OpenEnv Flow Debugger
A real-world agentic debugging environment for Power Automate
This project is a small, easy-to-use debugging tool built with OpenEnv. It's inspired by those tricky real-world problems we hit in tools like Power Automate.
Our environment focuses on a super common issue: those annoying '400 BadRequest' errors that pop up when a condition in your automation flow has a syntax mistake.
The main idea here isn't to build a perfect smart agent right away.

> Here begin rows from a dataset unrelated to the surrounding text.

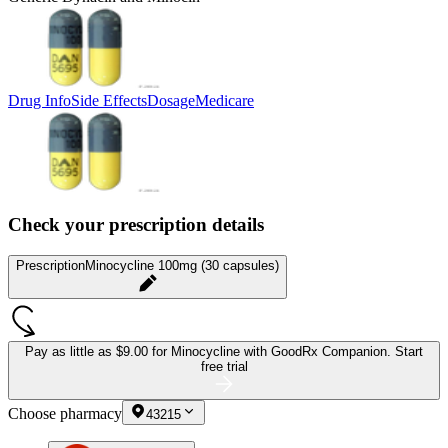
Drug Info
Side Effects
Dosage
Medicare
Check your prescription details
Prescription
Minocycline 100mg (30 capsules)
Pay as little as
$9.00 for Minocycline
with GoodRx Companion.
Start
free trial
Choose pharmacy
43215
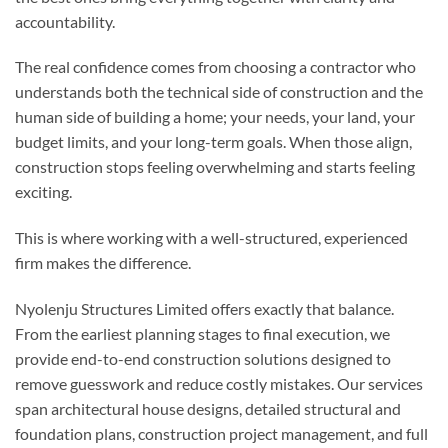
accountability.
The real confidence comes from choosing a contractor who
understands both the technical side of construction and the
human side of building a home; your needs, your land, your
budget limits, and your long-term goals. When those align,
construction stops feeling overwhelming and starts feeling
exciting.
This is where working with a well-structured, experienced
firm makes the difference.
Nyolenju Structures Limited offers exactly that balance.
From the earliest planning stages to final execution, we
provide end-to-end construction solutions designed to
remove guesswork and reduce costly mistakes. Our services
span architectural house designs, detailed structural and
foundation plans, construction project management, and full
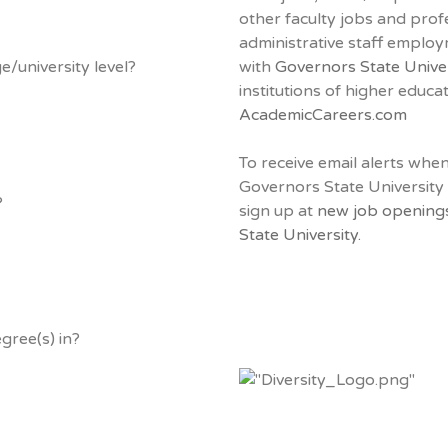
other faculty jobs and prof
administrative staff emplo
e/university level?
with
Governors State Unive
institutions of higher educa
AcademicCareers.com
To receive email alerts whe
Governors State University
?
sign up at
new job opening
State University.
gree(s) in?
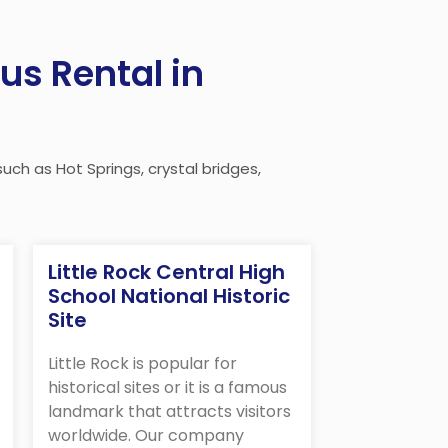
us Rental in
uch as Hot Springs, crystal bridges,
Little Rock Central High
School National Historic
Site
Little Rock is popular for
historical sites or it is a famous
landmark that attracts visitors
worldwide. Our company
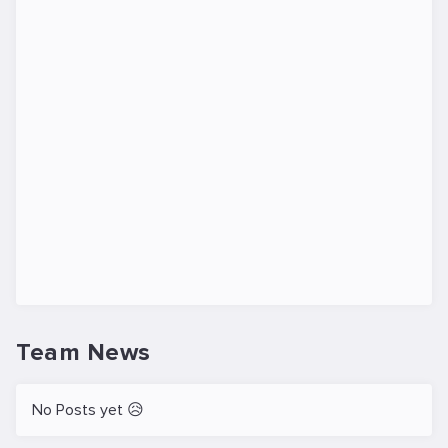
Team News
No Posts yet 😥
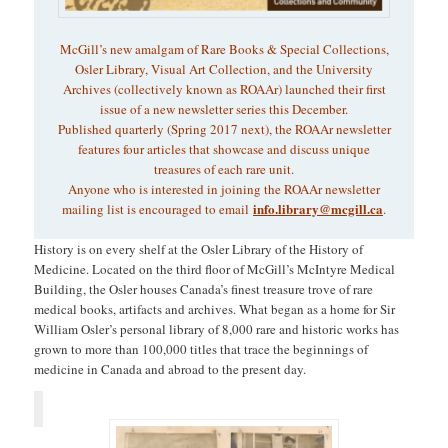
McGill’s new amalgam of Rare Books & Special Collections,
Osler Library, Visual Art Collection, and the University
Archives (collectively known as ROAAr) launched their first
issue of a new newsletter series this December.
Published quarterly (Spring 2017 next), the ROAAr newsletter
features four articles that showcase and discuss unique
treasures of each rare unit.
Anyone who is interested in joining the ROAAr newsletter
info.library@mcgill.ca
mailing list is encouraged to email
.
History is on every shelf at the Osler Library of the History of
Medicine. Located on the third floor of McGill’s McIntyre Medical
Building, the Osler houses Canada’s finest treasure trove of rare
medical books, artifacts and archives. What began as a home for Sir
William Osler’s personal library of 8,000 rare and historic works has
grown to more than 100,000 titles that trace the beginnings of
medicine in Canada and abroad to the present day.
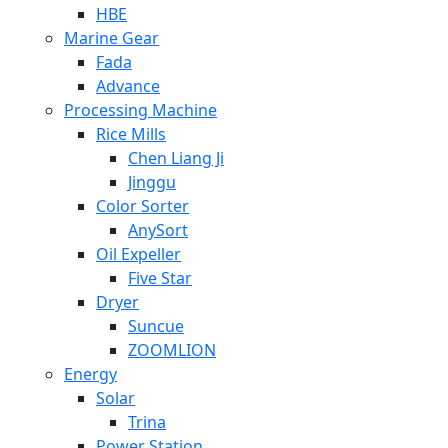
HBE
Marine Gear
Fada
Advance
Processing Machine
Rice Mills
Chen Liang Ji
Jinggu
Color Sorter
AnySort
Oil Expeller
Five Star
Dryer
Suncue
ZOOMLION
Energy
Solar
Trina
Power Station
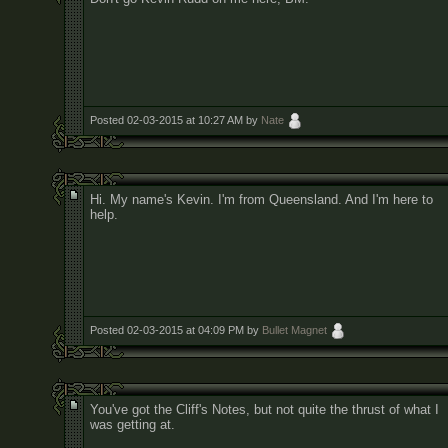
Posted 02-03-2015 at 10:27 AM by
Nate
Hi. My name's Kevin. I'm from Queensland. And I'm here to
help.
Posted 02-03-2015 at 04:09 PM by
Bullet Magnet
You've got the Cliff's Notes, but not quite the thrust of what I
was getting at.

Instead, we want to create a clear, realistic, and expandable way to test and improve how agents fix bugs.
What You Need to Do
Imagine you have a Power Automate Flow that just failed.
It failed because of an "HTTP 400 BadRequest" error. This error happened in a "Condition" step. And the condition expression has a tiny syntax error.

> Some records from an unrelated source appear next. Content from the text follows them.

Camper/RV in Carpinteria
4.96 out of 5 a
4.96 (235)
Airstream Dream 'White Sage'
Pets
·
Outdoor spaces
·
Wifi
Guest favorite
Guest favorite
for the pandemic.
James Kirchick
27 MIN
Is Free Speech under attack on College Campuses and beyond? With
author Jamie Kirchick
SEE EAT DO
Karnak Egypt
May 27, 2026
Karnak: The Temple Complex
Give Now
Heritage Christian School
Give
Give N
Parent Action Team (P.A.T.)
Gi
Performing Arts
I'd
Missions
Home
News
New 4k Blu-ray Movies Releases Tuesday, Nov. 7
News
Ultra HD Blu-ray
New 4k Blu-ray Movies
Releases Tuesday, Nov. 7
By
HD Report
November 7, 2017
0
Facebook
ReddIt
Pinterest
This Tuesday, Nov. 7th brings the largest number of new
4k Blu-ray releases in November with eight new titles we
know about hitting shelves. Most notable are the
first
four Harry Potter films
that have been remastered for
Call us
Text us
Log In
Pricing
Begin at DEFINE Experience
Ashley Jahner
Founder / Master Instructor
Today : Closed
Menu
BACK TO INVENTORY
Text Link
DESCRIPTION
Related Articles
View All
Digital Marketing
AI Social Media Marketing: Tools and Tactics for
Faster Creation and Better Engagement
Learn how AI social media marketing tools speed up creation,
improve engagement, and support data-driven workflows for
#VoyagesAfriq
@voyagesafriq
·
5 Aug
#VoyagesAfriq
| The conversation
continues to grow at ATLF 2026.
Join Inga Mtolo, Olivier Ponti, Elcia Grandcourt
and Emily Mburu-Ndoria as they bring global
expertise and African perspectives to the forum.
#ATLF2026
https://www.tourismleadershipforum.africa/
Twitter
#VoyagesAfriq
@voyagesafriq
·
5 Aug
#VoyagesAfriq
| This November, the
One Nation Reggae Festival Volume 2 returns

Your job as the agent is to fix that broken condition expression so the flow can run perfectly.
Each time you play (each "episode"), it's like facing a real-life debugging puzzle that automation engineers deal with all the time.
What You See (Observation Space)
At each step, you'll get some info in a JSON-like format. It includes:
case_id: A unique ID for this specific problem.run_status: Tells you if the flow is still 'Failed' or 'Succeeded'.failed_step: Which step caused the problem.error: Details about the error, like the code and a message.steps: A list of all the steps in the flow, showing their inputs and outputs.attempts_left: How many more tries you have to fix it.

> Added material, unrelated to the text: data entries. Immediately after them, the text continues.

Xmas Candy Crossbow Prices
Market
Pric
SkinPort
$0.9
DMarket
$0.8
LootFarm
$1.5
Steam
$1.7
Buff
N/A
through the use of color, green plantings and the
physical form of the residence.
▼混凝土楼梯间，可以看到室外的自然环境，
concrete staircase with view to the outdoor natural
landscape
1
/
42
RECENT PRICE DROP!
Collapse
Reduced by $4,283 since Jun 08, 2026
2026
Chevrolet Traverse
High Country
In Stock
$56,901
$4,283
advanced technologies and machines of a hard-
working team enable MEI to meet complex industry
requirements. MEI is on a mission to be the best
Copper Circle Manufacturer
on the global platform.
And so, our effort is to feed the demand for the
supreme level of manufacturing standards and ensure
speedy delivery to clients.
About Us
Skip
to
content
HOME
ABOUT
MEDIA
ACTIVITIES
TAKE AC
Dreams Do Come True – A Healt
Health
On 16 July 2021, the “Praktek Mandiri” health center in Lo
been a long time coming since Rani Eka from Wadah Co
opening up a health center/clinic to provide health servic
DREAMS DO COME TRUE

Example observation (kept simple):
case_id: CASE_001
run_status: Failed
failed_step: Condition_Check
error: code=400, message=BadRequest, details=InvalidTemplate: The expression is invalid
steps:
- Compose_Ext (Succeeded, outputs: xlsx)
- Condition_Check (Failed, expression: @equals(outputs('Compose_Ext'),'xlsx')
attempts_left: 3
What You Can Do (Action Space - Just Starting!)
Right now, in this simple version, you can only do one type of action.
You can submit a patch_step action. This action targets the Condition_Check step and updates its inputs.expression field.
Example action:
action = patch_step
step = Condition_Check
field = inputs.expression
value = @equals(outputs('Compose_Ext'),'xlsx')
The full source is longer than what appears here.